Prompt →
Output the listing below verbatim, from its first line to its last.

Given entries →
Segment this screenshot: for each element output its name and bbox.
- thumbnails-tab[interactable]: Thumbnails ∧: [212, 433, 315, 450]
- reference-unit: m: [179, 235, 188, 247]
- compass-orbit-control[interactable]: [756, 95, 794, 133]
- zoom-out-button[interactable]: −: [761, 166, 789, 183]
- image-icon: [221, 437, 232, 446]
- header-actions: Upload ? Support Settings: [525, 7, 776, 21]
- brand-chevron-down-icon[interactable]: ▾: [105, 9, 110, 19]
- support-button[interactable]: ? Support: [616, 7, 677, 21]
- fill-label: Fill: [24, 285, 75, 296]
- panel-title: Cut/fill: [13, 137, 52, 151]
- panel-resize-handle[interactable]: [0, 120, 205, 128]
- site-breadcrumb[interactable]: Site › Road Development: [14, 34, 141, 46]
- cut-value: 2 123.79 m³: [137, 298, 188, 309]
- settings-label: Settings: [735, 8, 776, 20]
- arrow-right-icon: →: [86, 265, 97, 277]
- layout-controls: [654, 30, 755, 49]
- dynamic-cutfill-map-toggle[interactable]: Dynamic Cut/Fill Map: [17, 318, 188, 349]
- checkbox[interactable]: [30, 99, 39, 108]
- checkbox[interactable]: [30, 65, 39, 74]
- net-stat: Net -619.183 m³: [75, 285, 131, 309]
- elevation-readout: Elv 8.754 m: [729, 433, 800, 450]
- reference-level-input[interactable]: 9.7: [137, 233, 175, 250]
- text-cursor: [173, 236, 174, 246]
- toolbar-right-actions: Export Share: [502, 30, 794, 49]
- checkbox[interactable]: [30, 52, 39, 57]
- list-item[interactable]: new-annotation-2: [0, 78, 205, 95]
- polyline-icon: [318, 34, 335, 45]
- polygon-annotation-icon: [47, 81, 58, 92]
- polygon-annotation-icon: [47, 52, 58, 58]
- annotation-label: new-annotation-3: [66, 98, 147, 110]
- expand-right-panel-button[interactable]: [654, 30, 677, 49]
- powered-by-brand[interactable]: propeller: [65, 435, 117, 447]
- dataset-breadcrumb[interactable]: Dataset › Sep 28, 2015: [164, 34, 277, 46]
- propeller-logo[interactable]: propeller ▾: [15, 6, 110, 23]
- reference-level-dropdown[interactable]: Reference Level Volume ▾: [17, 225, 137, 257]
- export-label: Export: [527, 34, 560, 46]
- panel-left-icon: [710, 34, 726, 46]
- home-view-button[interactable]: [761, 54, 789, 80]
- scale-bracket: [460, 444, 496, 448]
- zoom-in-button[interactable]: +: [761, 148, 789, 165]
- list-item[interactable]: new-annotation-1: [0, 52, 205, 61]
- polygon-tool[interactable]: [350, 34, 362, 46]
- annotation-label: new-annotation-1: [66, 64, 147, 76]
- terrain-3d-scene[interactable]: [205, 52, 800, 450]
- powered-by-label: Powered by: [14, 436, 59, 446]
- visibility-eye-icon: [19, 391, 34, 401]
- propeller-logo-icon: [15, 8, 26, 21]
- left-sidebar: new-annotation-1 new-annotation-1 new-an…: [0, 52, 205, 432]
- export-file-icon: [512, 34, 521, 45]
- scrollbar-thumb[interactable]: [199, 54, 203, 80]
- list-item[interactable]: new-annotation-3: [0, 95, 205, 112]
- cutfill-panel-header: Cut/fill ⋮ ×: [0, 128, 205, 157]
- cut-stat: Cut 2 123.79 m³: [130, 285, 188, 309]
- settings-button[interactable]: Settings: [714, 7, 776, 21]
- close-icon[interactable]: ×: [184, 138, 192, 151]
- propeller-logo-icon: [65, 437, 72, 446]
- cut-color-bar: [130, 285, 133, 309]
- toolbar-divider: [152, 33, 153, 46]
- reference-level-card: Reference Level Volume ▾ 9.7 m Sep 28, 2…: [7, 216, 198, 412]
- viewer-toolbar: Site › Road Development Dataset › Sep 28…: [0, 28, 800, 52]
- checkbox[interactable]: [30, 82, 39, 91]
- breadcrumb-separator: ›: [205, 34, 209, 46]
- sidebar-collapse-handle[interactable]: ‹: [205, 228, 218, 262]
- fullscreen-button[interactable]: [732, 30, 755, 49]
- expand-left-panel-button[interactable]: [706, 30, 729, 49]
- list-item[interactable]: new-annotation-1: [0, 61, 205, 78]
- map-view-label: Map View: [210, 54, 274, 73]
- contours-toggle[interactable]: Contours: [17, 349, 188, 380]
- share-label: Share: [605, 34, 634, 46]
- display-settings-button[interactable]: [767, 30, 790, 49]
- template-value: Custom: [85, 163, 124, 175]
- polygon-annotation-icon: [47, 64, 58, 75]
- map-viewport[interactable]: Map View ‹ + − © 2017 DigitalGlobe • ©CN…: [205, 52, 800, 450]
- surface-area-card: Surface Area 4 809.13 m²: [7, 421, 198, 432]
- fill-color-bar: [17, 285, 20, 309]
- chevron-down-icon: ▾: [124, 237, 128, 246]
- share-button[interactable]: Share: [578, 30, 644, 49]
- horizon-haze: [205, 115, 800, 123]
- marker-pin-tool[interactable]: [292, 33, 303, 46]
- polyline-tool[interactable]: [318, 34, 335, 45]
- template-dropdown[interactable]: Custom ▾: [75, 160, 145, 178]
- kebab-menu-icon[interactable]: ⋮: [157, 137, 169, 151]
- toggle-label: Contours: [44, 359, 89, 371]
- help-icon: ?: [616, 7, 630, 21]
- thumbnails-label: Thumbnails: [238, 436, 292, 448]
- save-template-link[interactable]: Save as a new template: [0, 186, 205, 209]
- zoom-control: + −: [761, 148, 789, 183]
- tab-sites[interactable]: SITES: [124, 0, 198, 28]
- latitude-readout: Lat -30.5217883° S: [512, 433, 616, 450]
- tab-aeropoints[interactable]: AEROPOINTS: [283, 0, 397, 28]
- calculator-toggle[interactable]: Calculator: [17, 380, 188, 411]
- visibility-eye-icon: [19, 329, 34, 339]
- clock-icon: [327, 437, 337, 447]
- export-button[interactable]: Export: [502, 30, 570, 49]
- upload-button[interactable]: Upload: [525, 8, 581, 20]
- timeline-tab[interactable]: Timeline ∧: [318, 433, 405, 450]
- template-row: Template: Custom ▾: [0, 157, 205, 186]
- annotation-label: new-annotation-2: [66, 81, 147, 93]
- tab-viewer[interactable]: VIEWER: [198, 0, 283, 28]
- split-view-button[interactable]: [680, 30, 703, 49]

Written reply →
Segment this screenshot: for each element output its name and bbox.
- thumbnails-tab[interactable]: Thumbnails ∧: [212, 433, 315, 450]
- reference-unit: m: [179, 235, 188, 247]
- compass-orbit-control[interactable]: [756, 95, 794, 133]
- zoom-out-button[interactable]: −: [761, 166, 789, 183]
- image-icon: [221, 437, 232, 446]
- header-actions: Upload ? Support Settings: [525, 7, 776, 21]
- brand-chevron-down-icon[interactable]: ▾: [105, 9, 110, 19]
- support-button[interactable]: ? Support: [616, 7, 677, 21]
- fill-label: Fill: [24, 285, 75, 296]
- panel-title: Cut/fill: [13, 137, 52, 151]
- panel-resize-handle[interactable]: [0, 120, 205, 128]
- site-breadcrumb[interactable]: Site › Road Development: [14, 34, 141, 46]
- cut-value: 2 123.79 m³: [137, 298, 188, 309]
- settings-label: Settings: [735, 8, 776, 20]
- arrow-right-icon: →: [86, 265, 97, 277]
- layout-controls: [654, 30, 755, 49]
- dynamic-cutfill-map-toggle[interactable]: Dynamic Cut/Fill Map: [17, 318, 188, 349]
- checkbox[interactable]: [30, 99, 39, 108]
- checkbox[interactable]: [30, 65, 39, 74]
- net-stat: Net -619.183 m³: [75, 285, 131, 309]
- elevation-readout: Elv 8.754 m: [729, 433, 800, 450]
- reference-level-input[interactable]: 9.7: [137, 233, 175, 250]
- text-cursor: [173, 236, 174, 246]
- toolbar-right-actions: Export Share: [502, 30, 794, 49]
- checkbox[interactable]: [30, 52, 39, 57]
- list-item[interactable]: new-annotation-2: [0, 78, 205, 95]
- polyline-icon: [318, 34, 335, 45]
- polygon-annotation-icon: [47, 81, 58, 92]
- polygon-annotation-icon: [47, 52, 58, 58]
- annotation-label: new-annotation-3: [66, 98, 147, 110]
- expand-right-panel-button[interactable]: [654, 30, 677, 49]
- powered-by-brand[interactable]: propeller: [65, 435, 117, 447]
- dataset-breadcrumb[interactable]: Dataset › Sep 28, 2015: [164, 34, 277, 46]
- propeller-logo[interactable]: propeller ▾: [15, 6, 110, 23]
- reference-level-dropdown[interactable]: Reference Level Volume ▾: [17, 225, 137, 257]
- export-label: Export: [527, 34, 560, 46]
- panel-left-icon: [710, 34, 726, 46]
- home-view-button[interactable]: [761, 54, 789, 80]
- scale-bracket: [460, 444, 496, 448]
- zoom-in-button[interactable]: +: [761, 148, 789, 165]
- list-item[interactable]: new-annotation-1: [0, 52, 205, 61]
- polygon-tool[interactable]: [350, 34, 362, 46]
- annotation-label: new-annotation-1: [66, 64, 147, 76]
- terrain-3d-scene[interactable]: [205, 52, 800, 450]
- powered-by-label: Powered by: [14, 436, 59, 446]
- visibility-eye-icon: [19, 391, 34, 401]
- propeller-logo-icon: [15, 8, 26, 21]
- left-sidebar: new-annotation-1 new-annotation-1 new-an…: [0, 52, 205, 432]
- export-file-icon: [512, 34, 521, 45]
- scrollbar-thumb[interactable]: [199, 54, 203, 80]
- list-item[interactable]: new-annotation-3: [0, 95, 205, 112]
- cutfill-panel-header: Cut/fill ⋮ ×: [0, 128, 205, 157]
- cut-stat: Cut 2 123.79 m³: [130, 285, 188, 309]
- settings-button[interactable]: Settings: [714, 7, 776, 21]
- close-icon[interactable]: ×: [184, 138, 192, 151]
- propeller-logo-icon: [65, 437, 72, 446]
- cut-color-bar: [130, 285, 133, 309]
- toolbar-divider: [152, 33, 153, 46]
- reference-level-card: Reference Level Volume ▾ 9.7 m Sep 28, 2…: [7, 216, 198, 412]
- viewer-toolbar: Site › Road Development Dataset › Sep 28…: [0, 28, 800, 52]
- checkbox[interactable]: [30, 82, 39, 91]
- breadcrumb-separator: ›: [205, 34, 209, 46]
- sidebar-collapse-handle[interactable]: ‹: [205, 228, 218, 262]
- fullscreen-button[interactable]: [732, 30, 755, 49]
- expand-left-panel-button[interactable]: [706, 30, 729, 49]
- list-item[interactable]: new-annotation-1: [0, 61, 205, 78]
- map-view-label: Map View: [210, 54, 274, 73]
- contours-toggle[interactable]: Contours: [17, 349, 188, 380]
- share-label: Share: [605, 34, 634, 46]
- display-settings-button[interactable]: [767, 30, 790, 49]
- template-value: Custom: [85, 163, 124, 175]
- polygon-annotation-icon: [47, 64, 58, 75]
- map-viewport[interactable]: Map View ‹ + − © 2017 DigitalGlobe • ©CN…: [205, 52, 800, 450]
- surface-area-card: Surface Area 4 809.13 m²: [7, 421, 198, 432]
- fill-color-bar: [17, 285, 20, 309]
- chevron-down-icon: ▾: [124, 237, 128, 246]
- share-button[interactable]: Share: [578, 30, 644, 49]
- horizon-haze: [205, 115, 800, 123]
- marker-pin-tool[interactable]: [292, 33, 303, 46]
- polyline-tool[interactable]: [318, 34, 335, 45]
- template-dropdown[interactable]: Custom ▾: [75, 160, 145, 178]
- kebab-menu-icon[interactable]: ⋮: [157, 137, 169, 151]
- toggle-label: Contours: [44, 359, 89, 371]
- help-icon: ?: [616, 7, 630, 21]
- thumbnails-label: Thumbnails: [238, 436, 292, 448]
- save-template-link[interactable]: Save as a new template: [0, 186, 205, 209]
- zoom-control: + −: [761, 148, 789, 183]
- tab-sites[interactable]: SITES: [124, 0, 198, 28]
- latitude-readout: Lat -30.5217883° S: [512, 433, 616, 450]
- tab-aeropoints[interactable]: AEROPOINTS: [283, 0, 397, 28]
- calculator-toggle[interactable]: Calculator: [17, 380, 188, 411]
- visibility-eye-icon: [19, 329, 34, 339]
- clock-icon: [327, 437, 337, 447]
- export-button[interactable]: Export: [502, 30, 570, 49]
- upload-button[interactable]: Upload: [525, 8, 581, 20]
- timeline-tab[interactable]: Timeline ∧: [318, 433, 405, 450]
- template-row: Template: Custom ▾: [0, 157, 205, 186]
- annotation-label: new-annotation-2: [66, 81, 147, 93]
- tab-viewer[interactable]: VIEWER: [198, 0, 283, 28]
- split-view-button[interactable]: [680, 30, 703, 49]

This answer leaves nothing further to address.